Reflection: 2 Peter 1: 1 – 11
Apart from the warnings on false teachers, Peter’s last epistle addressed the unchanging centrality of the gospel, the necessity for believers to grow in the faith and to know God. From the Gospels, we are aware how his own faith had been sorely tested prior to Jesus’ crucifixion, and was eventually strengthened by his resurrected Lord through 40 days of instruction (Acts 1:3). He wrote as an older man, decades later, that his faith is no different from theirs (‘of equal value: v.1), reaffirming the common origin of their radicalized changed life in Christ (v.2). Speaking now in the inclusive second person plural, Peter identified that those who know God have everything they need for life and godliness, that is, they have everything they need for eternal life by taking hold of His divine promises (v.3-4). Growth and moral transformation were his emphases.
How would a believer know that he is growing in faith? Like all things to do with faith alluded to by Peter, character formation starts from the inside out. On the one hand, a work of God, with the initial gift of faith at the point of salvation, but coupled with the believer’s diligent pursuit in his subsequent walk of faith in experiencing this divinely-empowered transformational process (v.3), without which, try as they might in their own capacities, these qualities will not develop (1 Peter 1:14-16; Rom 8:12-13). Hence, with their sincere cooperation, this life force of God Himself in the believer will bring about change gradually, ultimately moulding them to be like His Son. Peter lists a few virtues to be attained, and these should not be read as a stepped process; that is, one virtue leading to another. God’s presence in their lives will leave no stone unturned as He convicts of patterns of weaknesses and sins (reversing this list from positives to negatives to give us a comparative appreciation of the virtues) involving immorality, a heart devoid of the knowledge of God’s will, unbridled self-indulgence, half-heartedness in the walk of faith, irreverence, lack of love for fellow believers, and hostility (vv.5-7). And if these qualities are not existing and increasing, Peter maintained that the believer would be ineffective and unproductive for God’s use. He was quite blunt, calling them, literally blind and myopic, having forgotten the work of Christ’s sacrifice for them (v.9).

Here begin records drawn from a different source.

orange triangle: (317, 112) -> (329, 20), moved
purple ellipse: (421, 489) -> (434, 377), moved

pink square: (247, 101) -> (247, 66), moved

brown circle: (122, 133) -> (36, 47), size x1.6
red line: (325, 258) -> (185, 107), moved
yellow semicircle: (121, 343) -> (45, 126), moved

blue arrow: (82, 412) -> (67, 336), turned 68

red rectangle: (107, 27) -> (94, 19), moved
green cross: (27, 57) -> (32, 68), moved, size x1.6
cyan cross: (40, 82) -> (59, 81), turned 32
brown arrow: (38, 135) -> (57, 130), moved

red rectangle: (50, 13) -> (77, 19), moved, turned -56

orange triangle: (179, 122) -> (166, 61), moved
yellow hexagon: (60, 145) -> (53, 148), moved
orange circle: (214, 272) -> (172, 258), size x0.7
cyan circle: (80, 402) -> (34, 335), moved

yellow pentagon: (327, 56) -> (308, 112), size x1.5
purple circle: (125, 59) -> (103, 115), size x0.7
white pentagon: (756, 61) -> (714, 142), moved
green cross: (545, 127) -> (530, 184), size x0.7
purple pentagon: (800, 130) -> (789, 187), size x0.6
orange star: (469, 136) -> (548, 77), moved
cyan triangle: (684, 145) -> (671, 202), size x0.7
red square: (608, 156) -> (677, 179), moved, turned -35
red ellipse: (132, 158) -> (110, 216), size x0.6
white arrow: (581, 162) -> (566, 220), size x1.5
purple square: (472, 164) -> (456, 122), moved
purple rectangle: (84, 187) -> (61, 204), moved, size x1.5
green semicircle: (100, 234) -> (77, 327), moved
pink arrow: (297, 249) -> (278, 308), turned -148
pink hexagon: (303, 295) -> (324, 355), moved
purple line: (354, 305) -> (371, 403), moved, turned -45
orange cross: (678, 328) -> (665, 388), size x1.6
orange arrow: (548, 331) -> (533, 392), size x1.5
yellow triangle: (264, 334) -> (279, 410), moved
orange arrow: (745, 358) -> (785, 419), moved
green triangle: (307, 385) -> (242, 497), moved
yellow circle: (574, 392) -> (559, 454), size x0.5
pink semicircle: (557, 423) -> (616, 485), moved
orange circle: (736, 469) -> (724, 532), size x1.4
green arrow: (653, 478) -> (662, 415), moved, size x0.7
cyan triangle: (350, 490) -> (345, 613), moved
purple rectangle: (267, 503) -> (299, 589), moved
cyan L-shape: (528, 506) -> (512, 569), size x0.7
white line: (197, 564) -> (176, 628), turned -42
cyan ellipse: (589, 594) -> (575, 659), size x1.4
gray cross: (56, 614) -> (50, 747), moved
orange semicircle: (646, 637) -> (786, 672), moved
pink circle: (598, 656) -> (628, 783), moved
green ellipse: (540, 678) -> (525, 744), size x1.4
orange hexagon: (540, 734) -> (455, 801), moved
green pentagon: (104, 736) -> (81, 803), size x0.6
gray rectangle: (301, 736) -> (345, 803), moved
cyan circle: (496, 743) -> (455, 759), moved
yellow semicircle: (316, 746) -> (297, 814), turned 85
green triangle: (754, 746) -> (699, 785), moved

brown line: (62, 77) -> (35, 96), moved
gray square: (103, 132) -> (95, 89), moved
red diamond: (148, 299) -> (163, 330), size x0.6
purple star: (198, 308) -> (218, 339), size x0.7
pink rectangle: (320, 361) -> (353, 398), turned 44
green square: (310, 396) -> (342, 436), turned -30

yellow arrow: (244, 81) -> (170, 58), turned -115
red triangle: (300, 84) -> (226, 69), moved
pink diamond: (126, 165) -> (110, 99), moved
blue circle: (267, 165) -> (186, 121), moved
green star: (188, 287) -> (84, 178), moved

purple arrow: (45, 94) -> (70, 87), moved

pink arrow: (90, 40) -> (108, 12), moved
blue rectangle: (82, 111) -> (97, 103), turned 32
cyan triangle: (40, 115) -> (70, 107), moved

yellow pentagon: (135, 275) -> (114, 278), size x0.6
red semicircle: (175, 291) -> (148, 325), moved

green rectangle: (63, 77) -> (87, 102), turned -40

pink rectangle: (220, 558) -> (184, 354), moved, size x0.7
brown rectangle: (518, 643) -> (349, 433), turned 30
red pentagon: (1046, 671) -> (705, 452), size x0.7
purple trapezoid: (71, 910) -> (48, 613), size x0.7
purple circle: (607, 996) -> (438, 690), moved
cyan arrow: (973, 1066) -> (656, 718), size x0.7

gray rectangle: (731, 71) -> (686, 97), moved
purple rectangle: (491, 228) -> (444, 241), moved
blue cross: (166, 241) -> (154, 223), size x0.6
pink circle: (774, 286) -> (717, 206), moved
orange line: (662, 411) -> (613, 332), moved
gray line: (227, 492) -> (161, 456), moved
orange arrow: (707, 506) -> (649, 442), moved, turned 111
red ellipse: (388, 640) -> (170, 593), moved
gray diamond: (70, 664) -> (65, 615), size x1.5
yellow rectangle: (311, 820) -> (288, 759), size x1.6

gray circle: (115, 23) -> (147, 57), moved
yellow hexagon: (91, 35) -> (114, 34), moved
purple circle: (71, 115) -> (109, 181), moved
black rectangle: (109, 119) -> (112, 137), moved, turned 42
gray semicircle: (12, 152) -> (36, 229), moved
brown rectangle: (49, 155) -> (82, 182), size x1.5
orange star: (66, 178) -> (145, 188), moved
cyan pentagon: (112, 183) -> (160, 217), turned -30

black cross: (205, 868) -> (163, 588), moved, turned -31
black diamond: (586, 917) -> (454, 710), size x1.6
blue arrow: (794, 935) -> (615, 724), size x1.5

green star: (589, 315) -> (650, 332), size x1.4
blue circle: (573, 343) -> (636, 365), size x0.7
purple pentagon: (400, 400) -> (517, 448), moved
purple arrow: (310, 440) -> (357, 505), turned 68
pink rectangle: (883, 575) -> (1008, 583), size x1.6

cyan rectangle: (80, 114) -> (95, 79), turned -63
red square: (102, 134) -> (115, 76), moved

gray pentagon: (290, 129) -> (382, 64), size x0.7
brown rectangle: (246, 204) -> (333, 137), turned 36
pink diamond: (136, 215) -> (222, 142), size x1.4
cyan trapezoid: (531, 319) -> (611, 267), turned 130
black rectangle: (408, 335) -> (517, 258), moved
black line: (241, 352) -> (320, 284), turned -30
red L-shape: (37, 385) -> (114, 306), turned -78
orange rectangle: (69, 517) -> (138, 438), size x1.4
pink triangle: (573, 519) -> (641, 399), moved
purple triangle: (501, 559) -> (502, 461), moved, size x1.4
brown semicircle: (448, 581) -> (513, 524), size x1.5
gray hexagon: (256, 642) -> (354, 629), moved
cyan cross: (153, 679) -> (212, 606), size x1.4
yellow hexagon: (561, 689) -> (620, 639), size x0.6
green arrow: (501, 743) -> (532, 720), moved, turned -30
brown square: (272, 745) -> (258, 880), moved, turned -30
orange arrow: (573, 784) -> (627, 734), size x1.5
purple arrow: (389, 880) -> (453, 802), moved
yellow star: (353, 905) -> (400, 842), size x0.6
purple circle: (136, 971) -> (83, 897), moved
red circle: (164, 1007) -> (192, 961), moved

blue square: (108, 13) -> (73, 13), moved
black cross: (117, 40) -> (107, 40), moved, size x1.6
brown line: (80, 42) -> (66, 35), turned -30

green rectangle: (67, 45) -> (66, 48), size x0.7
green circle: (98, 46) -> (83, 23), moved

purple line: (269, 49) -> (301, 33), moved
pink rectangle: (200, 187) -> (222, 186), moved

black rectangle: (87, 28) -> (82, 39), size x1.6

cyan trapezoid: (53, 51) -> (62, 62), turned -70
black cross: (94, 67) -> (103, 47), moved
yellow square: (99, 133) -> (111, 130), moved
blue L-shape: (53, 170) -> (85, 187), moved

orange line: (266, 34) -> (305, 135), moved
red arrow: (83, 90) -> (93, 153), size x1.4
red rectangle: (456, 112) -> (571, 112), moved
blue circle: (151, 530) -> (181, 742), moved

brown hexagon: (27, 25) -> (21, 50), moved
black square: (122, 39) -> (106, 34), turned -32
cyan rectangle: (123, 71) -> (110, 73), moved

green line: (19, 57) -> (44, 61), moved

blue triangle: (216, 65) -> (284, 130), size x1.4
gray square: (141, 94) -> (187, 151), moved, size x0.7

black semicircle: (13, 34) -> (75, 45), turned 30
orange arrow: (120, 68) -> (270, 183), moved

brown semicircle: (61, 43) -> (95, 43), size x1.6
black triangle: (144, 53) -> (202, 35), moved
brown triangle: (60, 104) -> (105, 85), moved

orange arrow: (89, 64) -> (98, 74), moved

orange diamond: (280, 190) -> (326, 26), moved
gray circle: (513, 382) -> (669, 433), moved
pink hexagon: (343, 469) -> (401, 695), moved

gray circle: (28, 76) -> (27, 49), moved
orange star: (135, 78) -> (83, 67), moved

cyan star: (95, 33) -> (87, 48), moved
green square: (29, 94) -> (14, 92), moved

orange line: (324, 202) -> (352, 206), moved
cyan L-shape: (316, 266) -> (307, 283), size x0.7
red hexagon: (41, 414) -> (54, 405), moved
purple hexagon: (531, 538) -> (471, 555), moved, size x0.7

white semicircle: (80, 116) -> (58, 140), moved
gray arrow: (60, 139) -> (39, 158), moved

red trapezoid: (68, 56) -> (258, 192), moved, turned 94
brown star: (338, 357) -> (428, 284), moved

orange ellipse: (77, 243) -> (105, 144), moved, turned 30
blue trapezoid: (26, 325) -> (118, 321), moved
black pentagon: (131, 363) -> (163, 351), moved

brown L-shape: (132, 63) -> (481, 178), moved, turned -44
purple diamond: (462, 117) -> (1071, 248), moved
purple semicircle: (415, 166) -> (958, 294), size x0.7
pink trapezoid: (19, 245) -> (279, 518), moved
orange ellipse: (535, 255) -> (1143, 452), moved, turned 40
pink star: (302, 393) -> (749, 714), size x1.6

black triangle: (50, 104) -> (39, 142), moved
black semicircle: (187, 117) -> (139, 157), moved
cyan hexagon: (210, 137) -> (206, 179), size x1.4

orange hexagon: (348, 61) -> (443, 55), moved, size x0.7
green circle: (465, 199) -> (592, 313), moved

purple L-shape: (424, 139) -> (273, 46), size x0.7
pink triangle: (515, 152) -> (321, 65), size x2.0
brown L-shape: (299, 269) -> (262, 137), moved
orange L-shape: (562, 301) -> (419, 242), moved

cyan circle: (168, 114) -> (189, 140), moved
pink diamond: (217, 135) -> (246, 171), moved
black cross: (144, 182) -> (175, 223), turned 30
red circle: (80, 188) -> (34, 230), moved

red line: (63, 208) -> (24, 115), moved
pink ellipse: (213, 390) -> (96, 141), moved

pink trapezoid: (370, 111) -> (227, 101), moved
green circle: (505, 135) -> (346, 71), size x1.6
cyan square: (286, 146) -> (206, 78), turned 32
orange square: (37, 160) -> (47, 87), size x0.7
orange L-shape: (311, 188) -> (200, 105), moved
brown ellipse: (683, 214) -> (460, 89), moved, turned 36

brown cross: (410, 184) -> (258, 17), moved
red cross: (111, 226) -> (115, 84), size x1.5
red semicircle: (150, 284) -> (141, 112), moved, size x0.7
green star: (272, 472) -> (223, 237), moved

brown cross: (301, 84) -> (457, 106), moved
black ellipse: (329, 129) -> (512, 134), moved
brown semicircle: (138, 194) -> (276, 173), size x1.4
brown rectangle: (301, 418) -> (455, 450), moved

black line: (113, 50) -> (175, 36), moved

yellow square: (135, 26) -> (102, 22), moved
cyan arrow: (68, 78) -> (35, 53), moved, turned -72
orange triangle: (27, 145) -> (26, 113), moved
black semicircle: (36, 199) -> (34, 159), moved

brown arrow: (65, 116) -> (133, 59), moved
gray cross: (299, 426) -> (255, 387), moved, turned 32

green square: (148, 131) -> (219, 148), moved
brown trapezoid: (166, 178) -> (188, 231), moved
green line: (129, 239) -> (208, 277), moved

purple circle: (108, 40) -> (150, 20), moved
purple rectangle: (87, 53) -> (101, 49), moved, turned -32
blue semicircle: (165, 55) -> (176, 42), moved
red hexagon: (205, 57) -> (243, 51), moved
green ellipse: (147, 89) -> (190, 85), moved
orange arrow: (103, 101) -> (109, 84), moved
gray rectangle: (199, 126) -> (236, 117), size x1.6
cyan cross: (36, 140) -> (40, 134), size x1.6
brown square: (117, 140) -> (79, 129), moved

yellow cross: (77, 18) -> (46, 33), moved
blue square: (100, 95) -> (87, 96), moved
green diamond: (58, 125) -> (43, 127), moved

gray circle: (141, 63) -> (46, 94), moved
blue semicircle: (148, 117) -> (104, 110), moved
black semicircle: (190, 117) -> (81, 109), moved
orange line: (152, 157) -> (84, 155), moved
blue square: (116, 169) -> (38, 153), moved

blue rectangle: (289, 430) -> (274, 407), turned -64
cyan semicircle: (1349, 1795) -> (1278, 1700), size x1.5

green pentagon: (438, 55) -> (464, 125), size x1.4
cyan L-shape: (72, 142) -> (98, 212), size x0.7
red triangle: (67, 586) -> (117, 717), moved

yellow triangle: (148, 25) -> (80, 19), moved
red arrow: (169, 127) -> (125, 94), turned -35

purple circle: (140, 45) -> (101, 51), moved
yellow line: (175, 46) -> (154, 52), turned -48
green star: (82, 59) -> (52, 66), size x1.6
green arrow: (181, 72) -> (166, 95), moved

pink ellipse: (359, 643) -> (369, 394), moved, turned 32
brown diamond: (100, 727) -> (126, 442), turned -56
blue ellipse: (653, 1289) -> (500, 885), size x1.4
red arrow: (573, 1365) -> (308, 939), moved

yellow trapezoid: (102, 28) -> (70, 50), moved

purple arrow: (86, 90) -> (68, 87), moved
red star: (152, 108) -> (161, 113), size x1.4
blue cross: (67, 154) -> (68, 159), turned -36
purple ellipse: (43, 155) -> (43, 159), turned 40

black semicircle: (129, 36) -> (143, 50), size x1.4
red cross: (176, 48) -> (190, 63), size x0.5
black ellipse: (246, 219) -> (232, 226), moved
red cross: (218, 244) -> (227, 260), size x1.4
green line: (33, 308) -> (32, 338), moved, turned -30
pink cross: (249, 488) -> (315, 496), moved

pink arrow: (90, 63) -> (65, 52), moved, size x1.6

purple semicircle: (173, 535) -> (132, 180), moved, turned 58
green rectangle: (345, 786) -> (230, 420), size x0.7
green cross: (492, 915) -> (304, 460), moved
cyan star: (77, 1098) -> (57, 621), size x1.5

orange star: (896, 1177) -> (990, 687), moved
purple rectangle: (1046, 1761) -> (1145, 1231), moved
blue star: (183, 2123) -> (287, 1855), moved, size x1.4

The heart of Christian growth is to humbly recognize that there is a definitive divine objective in our salvation, and to have this sense of purpose indelibly etched into our consciousness. To forget it is to disregard God’s redemptive purpose for us (Ps 103:1-5), but to persistently evoke its memory is to compel us to keep running the race of our high calling in Christ (vv.10-11). If we are not profoundly aware that Christ is an active participant in our life, His involvement is inevitably excluded from the daily humdrum decision-making routine over matters that swirl around us each day. Brother Lawrence of ‘The Practice of the Presence of God’ exemplified this crucial awareness. Peter deemed this process so critical that he concluded with a strong moral appeal to the whole church to strive harder and eagerly to make certain of their calling and election in Christ, for by exercising these qualities, they will not be unfaithful to Christ (vv.10-11). We are that Body.